I hold it in front of me. It’s a picture frame. It’s huge, much larger than the ones we use around the house for our family photos and whatnot. And it was difficult to get out. But it wasn’t too heavy to manipulate – just awkward – and it isn’t too bad now. Now that I’m holding it with both hands, it’s wide enough that it covers most of my field of vision.

I study the image encased and swallow hard. That tear re-forms in the corner of my eye. This time, I don’t bother to wipe it away.

The picture is a huge collection of flowers, all the most beautiful, delicate kinds that we’d worked on together, each carefully pressed and then strewn together in an obsessive way, forming the shape of a tree.
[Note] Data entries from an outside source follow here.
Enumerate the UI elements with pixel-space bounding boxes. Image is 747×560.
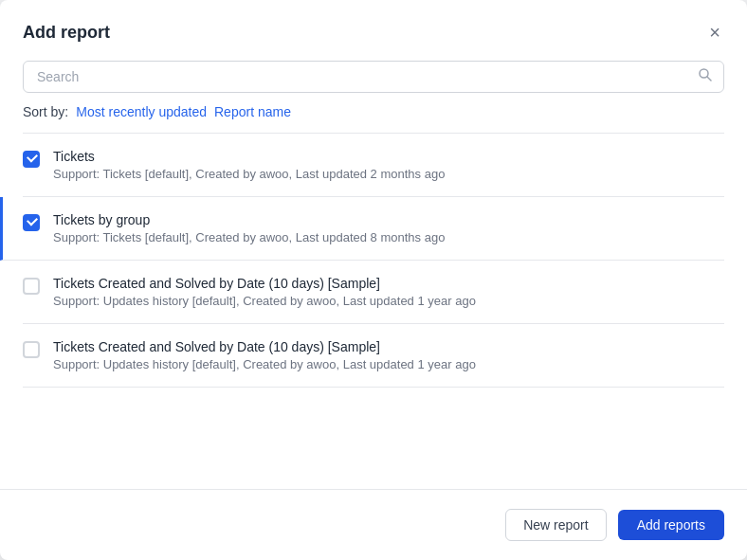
search-input[interactable] <box>23 61 724 93</box>
sort-report-name[interactable]: Report name <box>214 104 291 119</box>
report-checkbox[interactable] <box>23 151 40 168</box>
search-icon <box>698 67 713 86</box>
search-container <box>23 61 724 93</box>
modal-body: Sort by: Most recently updated Report na… <box>0 61 747 481</box>
modal-header: Add report × <box>0 0 747 61</box>
checkbox-wrap <box>23 151 40 172</box>
sort-bar: Sort by: Most recently updated Report na… <box>23 104 724 119</box>
close-button[interactable]: × <box>705 19 724 45</box>
checkbox-wrap <box>23 341 40 362</box>
report-name: Tickets Created and Solved by Date (10 d… <box>53 339 724 354</box>
sort-recently-updated[interactable]: Most recently updated <box>76 104 207 119</box>
modal-dialog: Add report × Sort by: Most recently upda… <box>0 0 747 560</box>
add-reports-button[interactable]: Add reports <box>618 510 724 540</box>
report-info: Tickets by groupSupport: Tickets [defaul… <box>53 212 724 244</box>
report-name: Tickets by group <box>53 212 724 227</box>
report-item: Tickets Created and Solved by Date (10 d… <box>23 261 724 324</box>
report-meta: Support: Updates history [default], Crea… <box>53 357 724 371</box>
report-item: Tickets by groupSupport: Tickets [defaul… <box>0 197 724 261</box>
report-item: TicketsSupport: Tickets [default], Creat… <box>23 134 724 197</box>
report-info: Tickets Created and Solved by Date (10 d… <box>53 339 724 371</box>
new-report-button[interactable]: New report <box>505 509 606 541</box>
sort-label: Sort by: <box>23 104 68 119</box>
report-info: Tickets Created and Solved by Date (10 d… <box>53 276 724 308</box>
report-checkbox[interactable] <box>23 278 40 295</box>
report-list: TicketsSupport: Tickets [default], Creat… <box>23 133 724 388</box>
checkbox-wrap <box>23 214 40 235</box>
report-name: Tickets <box>53 149 724 164</box>
report-meta: Support: Tickets [default], Created by a… <box>53 167 724 181</box>
report-meta: Support: Tickets [default], Created by a… <box>53 230 724 244</box>
report-name: Tickets Created and Solved by Date (10 d… <box>53 276 724 291</box>
report-info: TicketsSupport: Tickets [default], Creat… <box>53 149 724 181</box>
report-checkbox[interactable] <box>23 341 40 358</box>
modal-title: Add report <box>23 23 110 43</box>
modal-footer: New report Add reports <box>0 489 747 560</box>
report-meta: Support: Updates history [default], Crea… <box>53 294 724 308</box>
report-checkbox[interactable] <box>23 214 40 231</box>
checkbox-wrap <box>23 278 40 298</box>
svg-line-1 <box>707 77 711 81</box>
report-item: Tickets Created and Solved by Date (10 d… <box>23 324 724 388</box>
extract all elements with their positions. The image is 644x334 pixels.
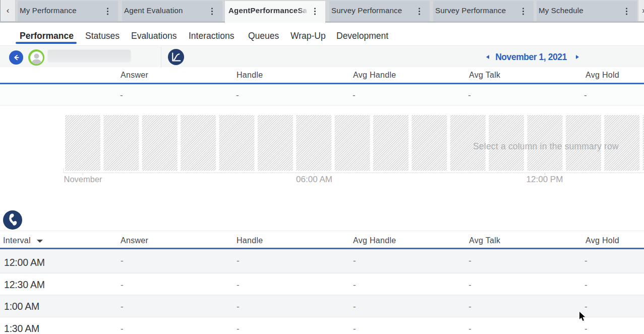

It’s the most beautiful thing I’ve ever seen; the culmination of my father’s lifetime passion and the care of someone who loved something deeply. It looks like it’s the only thing that survived the rampage that went on in here. But that’s not why I’m upset, why my heart beats faster in my chest and my palms sweat against the edges of the frame.

I’m upset because I hate the man.

I hate looking at the things he’s made, and I hate everything he’s done, even this picture that’s so undoubtedly beautiful. How could he create something so beautiful and so horrendous at the same time, with those very same hands?

It’s beyond wrong.

Without hesitating, I raise my arms and send the picture crashing to the floor. The noise echoes throughout the room. When it hits the ground, the frame breaks in half and the glass flies across the carpet. I stand in silence, towering over the mess.